Word Frequency Analysis of “Pajama Drive” Setlist by JKT48
Introduction
Word frequency analysis explains the occurrence frequency of grouped words in particular given text corpus. In language teaching context, rational basis of word list by frequency helps language learners to get optimum results for their vocabulary learning process (Nation, 1997). However, word list by frequency intended directly for writers, not learners. Word frequency analysis is also one of common methods in computational linguistics to make corpus analysis process is easier.
An example of existing word frequency analysis is from Global Database of Events, Language and Tone (GDELT). They analyzed top 100 names mentioned in articles from English language news sources about a specific world leader and how often these names occurred. By mapping the results in word cloud format, we can see the relationships between world leaders.
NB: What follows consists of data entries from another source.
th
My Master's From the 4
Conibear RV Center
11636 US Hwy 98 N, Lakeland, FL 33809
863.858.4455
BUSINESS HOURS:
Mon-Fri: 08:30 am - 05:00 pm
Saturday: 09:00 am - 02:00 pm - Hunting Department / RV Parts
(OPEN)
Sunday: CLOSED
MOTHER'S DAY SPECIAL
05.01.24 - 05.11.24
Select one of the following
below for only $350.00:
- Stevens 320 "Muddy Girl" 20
In case of Toomas Hendrik Ilves, president of Estonia, the US president, Barrack Obama is the most frequent name appeared in articles related with Ilves. You can check the complete article here.
In this article, we will see the word frequency analysis of “Pajama Drive” setlist by JKT48. We will find how many times certain words appear in this setlist and other interesting findings related with it. It is expected that word frequency analysis will help us to understand better what the setlist is about. For personal project and academic purpose, I am collecting all song lyrics of JKT48 as a text corpus (large and structured set of texts).
Methodology
The process began by compiling all lyrics in “Pajama Drive” setlist into TXT file. The word frequency was counted using Python, a programming language to serve highly readable language. For Python IDE (Integrated Development Environments) or simply Python editor, I use Komodo.
Results
The output produces the result that “Pajama Drive” setlist have 2914 words and have 964 unique words. The calculation accounted for word repetition in verses and chorus in a song.
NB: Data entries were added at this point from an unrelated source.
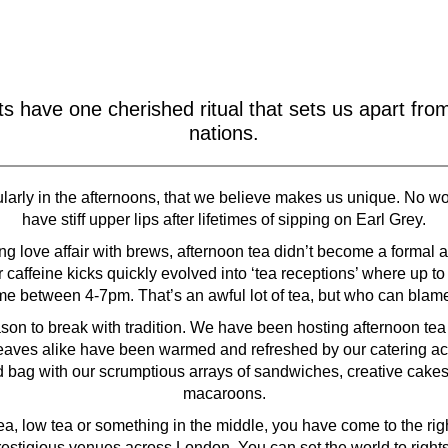
ts have one cherished ritual that sets us apart fro
nations.
ticularly in the afternoons, that we believe makes us unique. No 
have stiff upper lips after lifetimes of sipping on Earl Grey.
g love affair with brews, afternoon tea didn’t become a formal af
 caffeine kicks quickly evolved into ‘tea receptions’ where up to
me between 4-7pm. That’s an awful lot of tea, but who can blam
on to break with tradition. We have been hosting afternoon tea cat
eaves alike have been warmed and refreshed by our catering ac
d bag with our scrumptious arrays of sandwiches, creative cake
macaroons.
a, low tea or something in the middle, you have come to the ri
prestigious venues across London. You can set the world to rights 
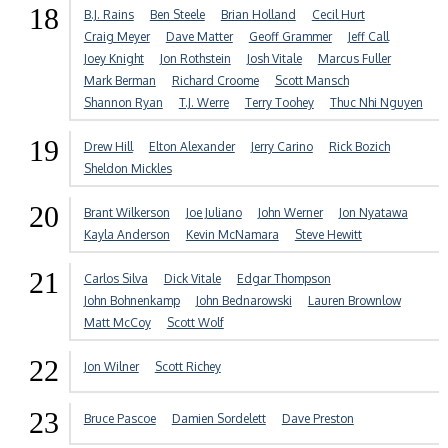
18
B.J. Rains
Ben Steele
Brian Holland
Cecil Hurt
Craig Meyer
Dave Matter
Geoff Grammer
Jeff Call
Joey Knight
Jon Rothstein
Josh Vitale
Marcus Fuller
Mark Berman
Richard Croome
Scott Mansch
Shannon Ryan
T.J. Werre
Terry Toohey
Thuc Nhi Nguyen
19
Drew Hill
Elton Alexander
Jerry Carino
Rick Bozich
Sheldon Mickles
20
Brant Wilkerson
Joe Juliano
John Werner
Jon Nyatawa
Kayla Anderson
Kevin McNamara
Steve Hewitt
21
Carlos Silva
Dick Vitale
Edgar Thompson
John Bohnenkamp
John Bednarowski
Lauren Brownlow
Matt McCoy
Scott Wolf
22
Jon Wilner
Scott Richey
23
Bruce Pascoe
Damien Sordelett
Dave Preston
To highlight the important and significant words, I removed any stop words, such as “dan” (and), “ke” (to), “dari” (from), “di”, “karena” (because), “kan”, “ketika” (when), etc. After stop words cleaning, I eliminated the words that occurred less than 4 times in whole setlist. As a result, we have 103 most frequent words in “Pajama Drive” setlist that its occurrences are minimum 4 times. There is a word that records the highest occurrence, which is 59 times.
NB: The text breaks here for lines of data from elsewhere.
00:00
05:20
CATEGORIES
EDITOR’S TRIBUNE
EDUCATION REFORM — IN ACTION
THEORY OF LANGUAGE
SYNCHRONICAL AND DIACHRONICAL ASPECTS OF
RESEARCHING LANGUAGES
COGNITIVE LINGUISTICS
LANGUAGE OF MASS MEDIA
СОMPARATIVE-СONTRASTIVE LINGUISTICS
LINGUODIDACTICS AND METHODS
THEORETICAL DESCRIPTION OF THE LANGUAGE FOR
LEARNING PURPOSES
Those 103 most frequent words are categorized into pronouns (kata ganti), nouns (kata benda), adjectives (kata sifat), verbs (kata kerja), adverbs, particles and the words from foreign languages (English and Japanese). Verbs category is divided into five subcategories: root words (kata dasar), active verbs (kata kerja aktif) using prefix ‘me-‘ or ‘me-kan’, passive verbs (kata kerja pasif) using prefix ‘di-‘, intransitive verbs (verb that does not need an object), and command words.
You can check the data (it is very ugly and gross data, I warn you) here.
Discussion
If you feel do not want to read following long and boring text, you can just go to the infographic that display the word frequency results below.
Some interesting results are found in this word frequency analysis. The word aku (I) appeared 48 times and ku (the short version of aku) appeared 59 times. Both words are the first and second rank of highest occurrence. The word diriku (me) appeared 20 times, dirimu (you) appeared 17 times. To make it more interesting, although it is not top 103 frequent words, dirinya (he/him or she/her) appeared only one time. Other words to define ‘you’ in Indonesian: kau is sung 23 times and kamu is sung 17 times.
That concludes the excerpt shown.